He turned the screen toward me.
BEN F.
No photo. Just a clean, ad-looking profile: thirty-three, undergrad degree from Brown, creative director at a boutique branding agency in Tribeca. The kind of job that meant he probably drank pour-over coffee, wore tailored joggers to client meetings, and had very strong opinions about serif fonts.
I raised an eyebrow. “You’re setting me up with a faceless man?”
“No photo?” he confirmed, preempting the protest. “Correct. We’re running a pilot. A two-phase system—psychological compatibility first, visual profiles second. The idea is to disrupt some of the usual filters that keep people in the same dating loop.”

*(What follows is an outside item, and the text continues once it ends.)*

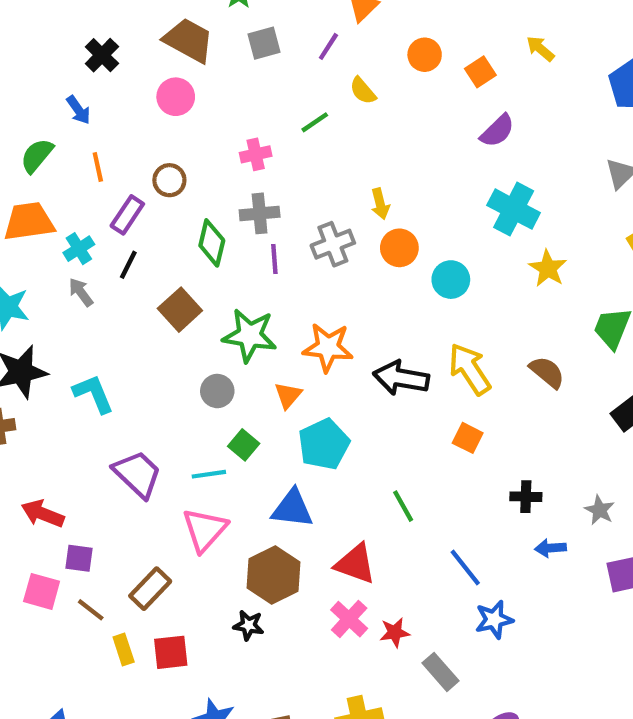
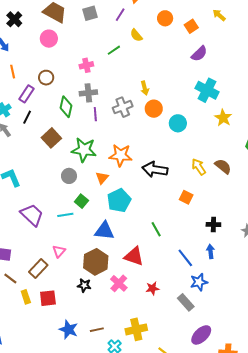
yellow arrow: (470, 369) -> (199, 167), moved, size x0.7
pink triangle: (205, 530) -> (59, 251), moved, size x0.6
blue arrow: (550, 548) -> (210, 251), moved, turned 88
pink cross: (349, 619) -> (119, 283), moved
gray rectangle: (441, 672) -> (186, 302), moved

Nate paused. “I met with him in person, too,” he added reassuringly. “Smart guy, funny, great conversationalist. And—just so you know—very attractive.”
I arched an eyebrow. “Attractive how? Likeyou’ddate him attractive?”
Nate glanced up, unbothered. “Attractive like ‘a client who gets a lot of matches’ attractive.”
Right. Of course. Nothing to overanalyze here. Just regular, completely gender-neutral matchmaking commentary.
“So, you’re telling me this guy is cute, artsy, emotionally available, and...likes women?”
Nate didn’t flinch. “He’s been through the full Matchbox intake. And he scored highly compatible with your profile.”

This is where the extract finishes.